An article in the March 14th issue of the New Yorker describes the negative effects of sex offender laws on juveniles who get caught up in a legal system designed to protect children from adult sexual predators. Adolescent sexual experimentation, especially when accompanied by age mismatch, and child misbehavior have become criminalized in ways that those interviewed in the article see as unintended, mistaken, and counterproductive.


The unanalyzed premise of the article, however, is that the public labeling of adult sex offenders is good public policy. The logic underlying public notification laws for adults would seem to be sound: if a known sex offender is looking for a new victim, isn’t it useful if the offender’s neighbors know the person is a threat and can take measures to reduce their own risk of victimization?


In an article in Regulation Professor J. J. Prescott of the University of Michigan Law School examines the separate effects of police registration and public notification requirements on the incidence of sexual attacks. He concludes that “each additional sex offender registered per 10,000 people reduces the annual number of sex offenses reported per 10,000 people on average by 0.098 crimes (from a starting point of 9.17 crimes).
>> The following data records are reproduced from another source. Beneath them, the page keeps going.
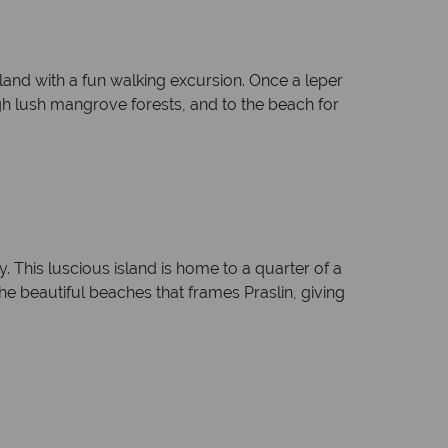
island with a fun walking excursion. Once a leper
gh lush mangrove forests, and to the beach for
. This luscious island is home to a quarter of a
the beautiful beaches that frames Praslin, giving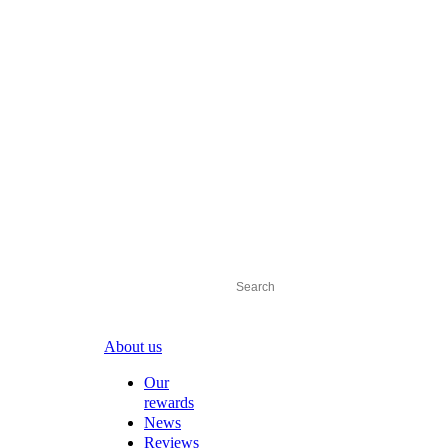
About us
Our
rewards
News
Reviews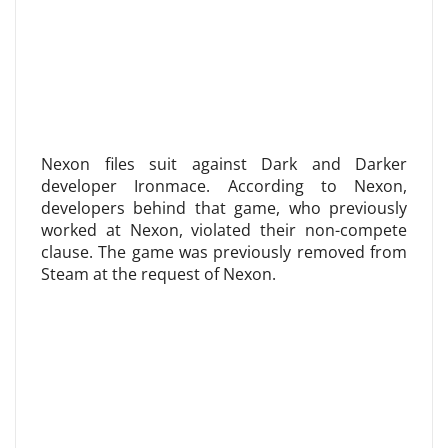
Nexon files suit against Dark and Darker
developer Ironmace. According to Nexon,
developers behind that game, who previously
worked at Nexon, violated their non-compete
clause. The game was previously removed from
Steam at the request of Nexon.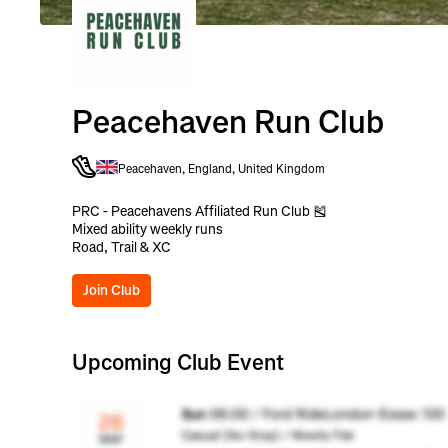
Peacehaven Run Club
Peacehaven, England, United Kingdom
PRC - Peacehavens Affiliated Run Club 🎽
Mixed ability weekly runs
Road, Trail & XC
Join Club
Upcoming Club Event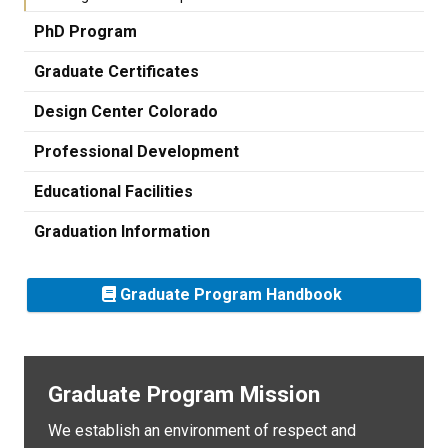
PhD Program
Graduate Certificates
Design Center Colorado
Professional Development
Educational Facilities
Graduation Information
Graduate Program Handbook
Graduate Program Mission
We establish an environment of respect and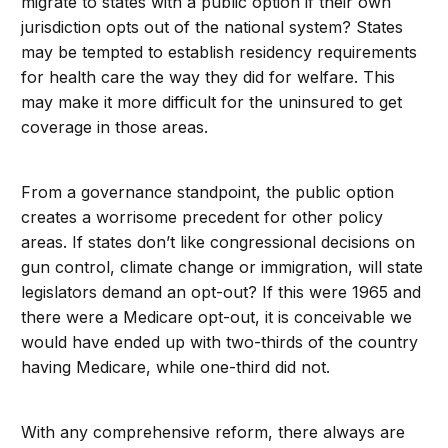
migrate to states with a public option if their own
jurisdiction opts out of the national system? States
may be tempted to establish residency requirements
for health care the way they did for welfare. This
may make it more difficult for the uninsured to get
coverage in those areas.
From a governance standpoint, the public option
creates a worrisome precedent for other policy
areas. If states don’t like congressional decisions on
gun control, climate change or immigration, will state
legislators demand an opt-out? If this were 1965 and
there were a Medicare opt-out, it is conceivable we
would have ended up with two-thirds of the country
having Medicare, while one-third did not.
With any comprehensive reform, there always are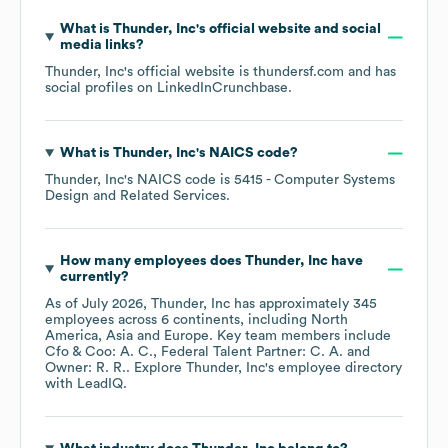
What is
Thunder, Inc
's official website and social
media links?
Thunder, Inc
's official website is
thundersf.com
and has
social profiles on
LinkedIn
Crunchbase
.
What is
Thunder, Inc
's
NAICS code
?
Thunder, Inc
's
NAICS code is
5415
- Computer Systems
Design and Related Services
.
How many employees does
Thunder, Inc
have
currently?
As of
July 2026
,
Thunder, Inc
has approximately
345
employees across
6 continents, including
North
America
Asia
Europe
. Key team members include
Cfo & Coo: A. C.
Federal Talent Partner: C. A.
Owner: R. R.
. Explore
Thunder, Inc
's employee directory
with LeadIQ.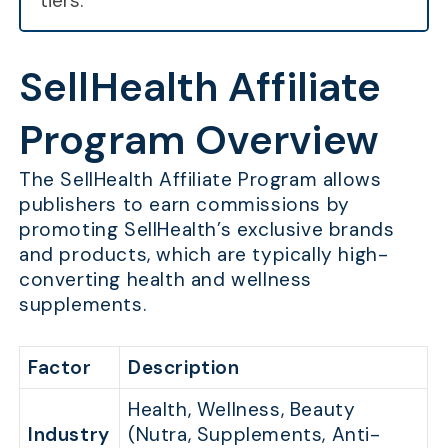
tiers.
SellHealth Affiliate
Program Overview
The SellHealth Affiliate Program allows
publishers to earn commissions by
promoting SellHealth’s exclusive brands
and products, which are typically high-
converting health and wellness
supplements.
Factor
Description
Health, Wellness, Beauty
Industry
(Nutra, Supplements, Anti-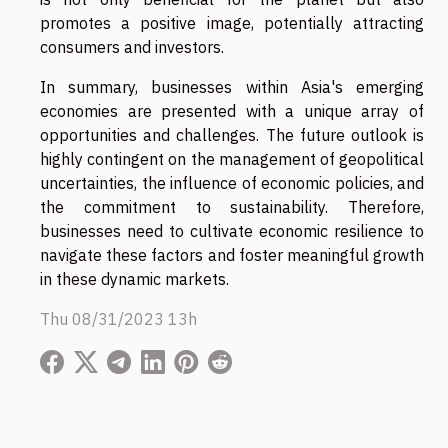
promotes a positive image, potentially attracting
consumers and investors.
In summary, businesses within Asia's emerging
economies are presented with a unique array of
opportunities and challenges. The future outlook is
highly contingent on the management of geopolitical
uncertainties, the influence of economic policies, and
the commitment to sustainability. Therefore,
businesses need to cultivate economic resilience to
navigate these factors and foster meaningful growth
in these dynamic markets.
Thu 08/31/2023 13h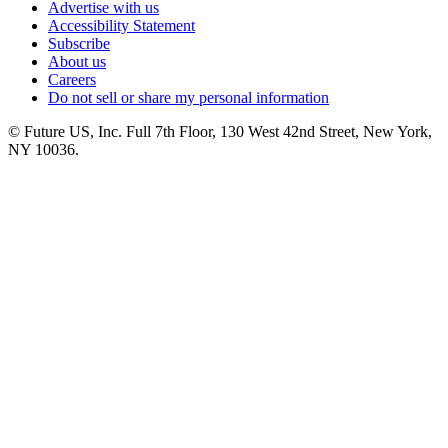
Advertise with us
Accessibility Statement
Subscribe
About us
Careers
Do not sell or share my personal information
© Future US, Inc. Full 7th Floor, 130 West 42nd Street, New York,
NY 10036.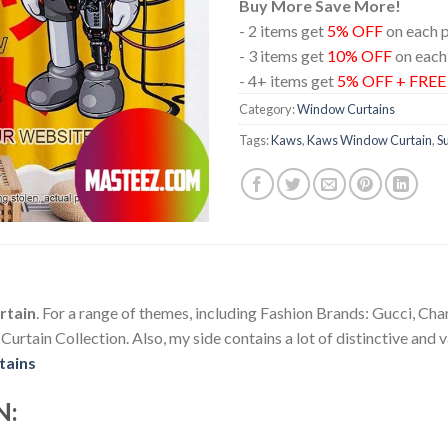
Buy More Save More!
- 2 items get
5% OFF
on each 
- 3 items get
10% OFF
on each
- 4+ items get
5% OFF + FRE
Category:
Window Curtains
Tags:
Kaws
,
Kaws Window Curtain
,
S
rtain
. For a range of themes, including Fashion Brands: Gucci, Ch
tain Collection. Also, my side contains a lot of distinctive and v
tains
N:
This sizeable reduction (1.07 percent) buttresses the idea that we may be able to use law enforcement supervision to combat sex offender recidivism.” But the reduction is confined to friends and neighbors and has no effect on sex offenses against strangers.


In contrast public notification deters those who are not already registered but increases recidivism among those who are. “… for a registry of average size, instituting a notification regime has the aggregate effect in these data of increasing the number of sex offenses by more than 1.57 percent, with all deterrence gains more than offset.” “… the more difficult, lonely, and unstable our laws make a registered sex offender’s life, the more likely he is to return to crime—and the less he has to lose by committing these new crimes.” “…if these laws impose significant burdens on a large share of former offenders, and if only a limited number of potential victims benefit from knowing who and where sex offenders are, then we should not be surprised to observe more recidivism under notification, with recidivism rates rising as notification expands.”